• [Try it]:
What is needed is each line of the data below that holds the string "boeken".

[Stored dataset items]

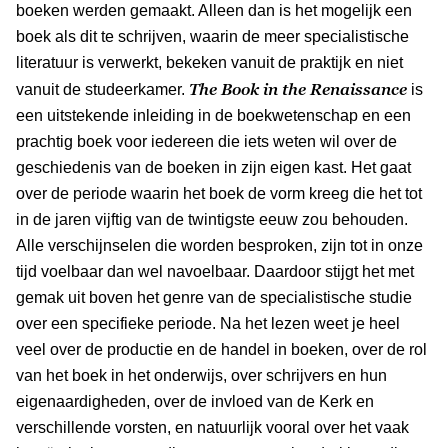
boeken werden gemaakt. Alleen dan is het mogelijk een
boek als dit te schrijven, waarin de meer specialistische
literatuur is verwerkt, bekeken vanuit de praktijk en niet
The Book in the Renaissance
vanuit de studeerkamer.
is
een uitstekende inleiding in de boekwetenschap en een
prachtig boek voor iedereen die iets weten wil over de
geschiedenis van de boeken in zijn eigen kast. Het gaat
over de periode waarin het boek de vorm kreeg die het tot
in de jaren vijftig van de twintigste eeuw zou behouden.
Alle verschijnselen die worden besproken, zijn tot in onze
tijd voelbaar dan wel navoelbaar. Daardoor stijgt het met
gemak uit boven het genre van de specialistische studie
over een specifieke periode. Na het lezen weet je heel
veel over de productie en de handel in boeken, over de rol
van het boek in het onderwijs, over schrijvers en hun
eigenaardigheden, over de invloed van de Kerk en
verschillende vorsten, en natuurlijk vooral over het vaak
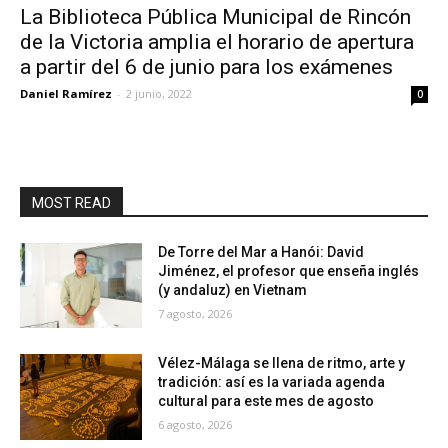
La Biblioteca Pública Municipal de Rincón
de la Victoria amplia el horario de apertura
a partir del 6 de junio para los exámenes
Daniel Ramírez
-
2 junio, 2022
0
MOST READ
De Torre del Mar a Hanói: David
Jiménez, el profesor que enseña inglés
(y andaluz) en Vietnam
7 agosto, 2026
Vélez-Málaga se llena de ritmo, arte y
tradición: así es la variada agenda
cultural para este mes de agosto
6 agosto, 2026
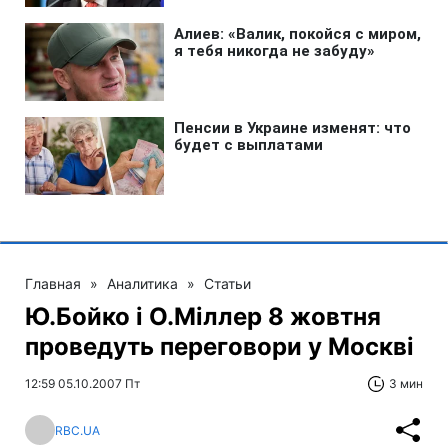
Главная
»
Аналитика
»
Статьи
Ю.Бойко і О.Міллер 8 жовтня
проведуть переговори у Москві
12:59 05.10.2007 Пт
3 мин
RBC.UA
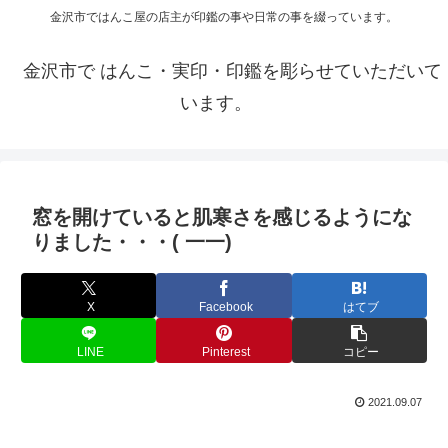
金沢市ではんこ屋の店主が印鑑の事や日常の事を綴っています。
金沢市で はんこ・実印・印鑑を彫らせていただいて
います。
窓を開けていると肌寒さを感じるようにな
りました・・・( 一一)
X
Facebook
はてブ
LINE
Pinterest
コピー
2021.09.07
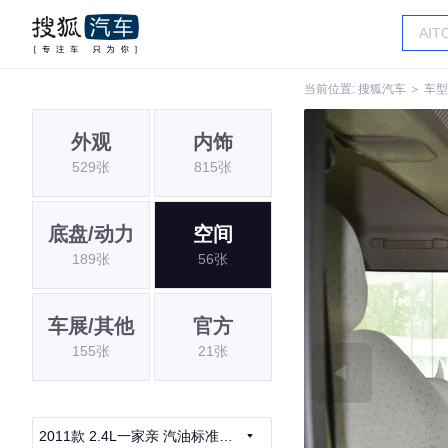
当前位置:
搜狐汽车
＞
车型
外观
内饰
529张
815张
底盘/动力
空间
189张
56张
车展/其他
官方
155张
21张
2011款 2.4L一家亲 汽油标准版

==

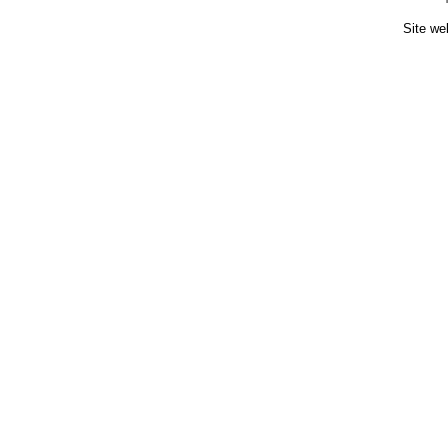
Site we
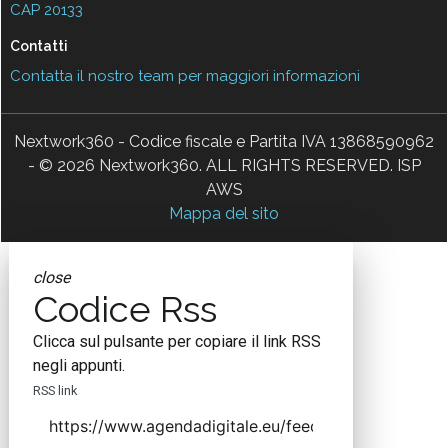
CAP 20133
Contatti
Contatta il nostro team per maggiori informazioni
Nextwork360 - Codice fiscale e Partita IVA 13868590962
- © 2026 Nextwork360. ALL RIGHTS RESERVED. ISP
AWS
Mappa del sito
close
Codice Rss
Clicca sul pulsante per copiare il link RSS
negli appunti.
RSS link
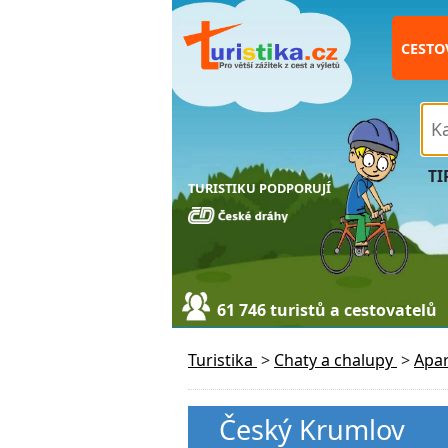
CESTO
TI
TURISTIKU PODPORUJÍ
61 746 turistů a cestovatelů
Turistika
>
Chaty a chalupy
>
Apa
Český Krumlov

• [Response area]:
boeken werden gemaakt. Alleen dan is het mogelijk een
geschiedenis van de boeken in zijn eigen kast. Het gaat
veel over de productie en de handel in boeken, over de rol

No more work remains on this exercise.